__What the exercise asks__: If a line in the entries below contains "window", copy it.

__Records shown__:
Start of Block

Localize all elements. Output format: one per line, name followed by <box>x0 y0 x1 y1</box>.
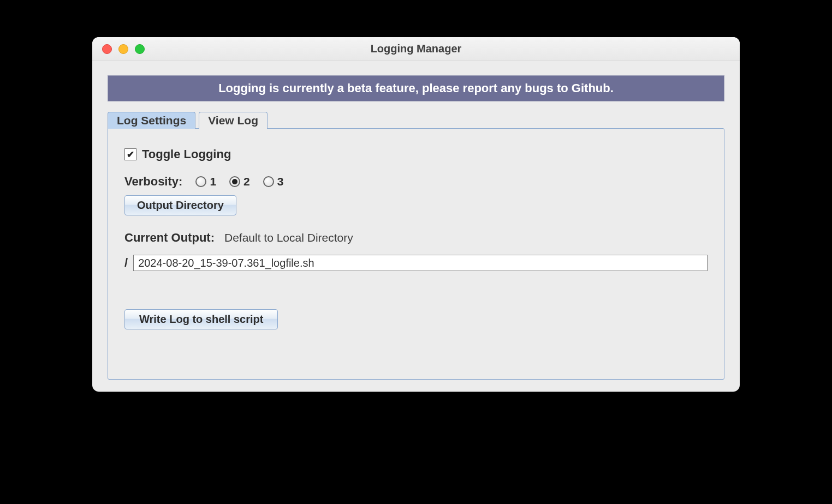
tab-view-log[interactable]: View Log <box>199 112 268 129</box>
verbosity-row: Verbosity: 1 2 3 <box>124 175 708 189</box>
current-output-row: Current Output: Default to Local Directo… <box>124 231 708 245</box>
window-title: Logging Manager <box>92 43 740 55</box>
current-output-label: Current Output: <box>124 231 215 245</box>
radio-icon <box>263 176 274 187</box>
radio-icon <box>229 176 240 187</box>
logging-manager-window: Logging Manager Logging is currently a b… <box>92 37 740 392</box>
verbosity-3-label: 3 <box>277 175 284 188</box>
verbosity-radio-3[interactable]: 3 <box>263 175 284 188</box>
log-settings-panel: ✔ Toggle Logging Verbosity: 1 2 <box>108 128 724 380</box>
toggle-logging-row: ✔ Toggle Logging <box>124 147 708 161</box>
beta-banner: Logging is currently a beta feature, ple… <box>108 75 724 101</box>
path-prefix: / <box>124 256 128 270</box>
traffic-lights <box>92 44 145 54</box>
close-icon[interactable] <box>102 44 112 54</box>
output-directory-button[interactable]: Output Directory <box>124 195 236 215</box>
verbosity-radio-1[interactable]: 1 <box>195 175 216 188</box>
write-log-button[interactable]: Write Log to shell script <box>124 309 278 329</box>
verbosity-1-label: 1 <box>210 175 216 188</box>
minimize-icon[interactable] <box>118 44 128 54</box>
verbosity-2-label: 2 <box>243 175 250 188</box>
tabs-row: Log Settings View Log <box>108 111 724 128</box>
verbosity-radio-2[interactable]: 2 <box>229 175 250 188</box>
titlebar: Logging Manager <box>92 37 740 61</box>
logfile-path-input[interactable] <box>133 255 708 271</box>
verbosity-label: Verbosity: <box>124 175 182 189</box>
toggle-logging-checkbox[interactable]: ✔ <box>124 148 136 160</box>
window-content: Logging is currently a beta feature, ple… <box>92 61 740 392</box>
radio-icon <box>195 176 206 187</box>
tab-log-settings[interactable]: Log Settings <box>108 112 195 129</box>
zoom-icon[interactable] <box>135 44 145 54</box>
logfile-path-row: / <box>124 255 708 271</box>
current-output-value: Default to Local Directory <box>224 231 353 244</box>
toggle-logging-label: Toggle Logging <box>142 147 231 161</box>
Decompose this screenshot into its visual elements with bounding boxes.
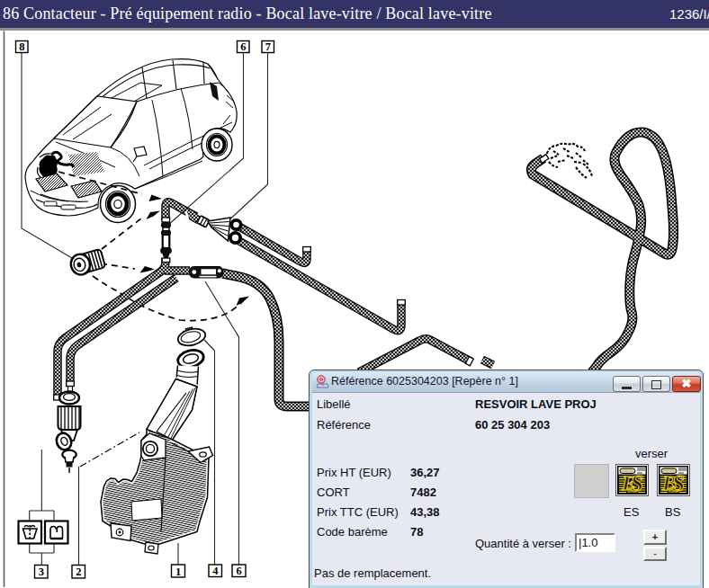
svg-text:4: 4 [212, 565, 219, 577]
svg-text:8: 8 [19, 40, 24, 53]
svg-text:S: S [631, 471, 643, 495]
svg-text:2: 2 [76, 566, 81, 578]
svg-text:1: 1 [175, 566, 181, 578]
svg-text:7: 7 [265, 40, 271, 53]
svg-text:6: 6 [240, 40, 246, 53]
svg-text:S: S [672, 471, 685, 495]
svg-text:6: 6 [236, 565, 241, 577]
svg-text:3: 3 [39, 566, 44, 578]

End of Block

__Exercise output__:
window-title: Logging Manager <box>92 43 740 55</box>
logging-manager-window: Logging Manager Logging is currently a b… <box>92 37 740 392</box>
window-content: Logging is currently a beta feature, ple… <box>92 61 740 392</box>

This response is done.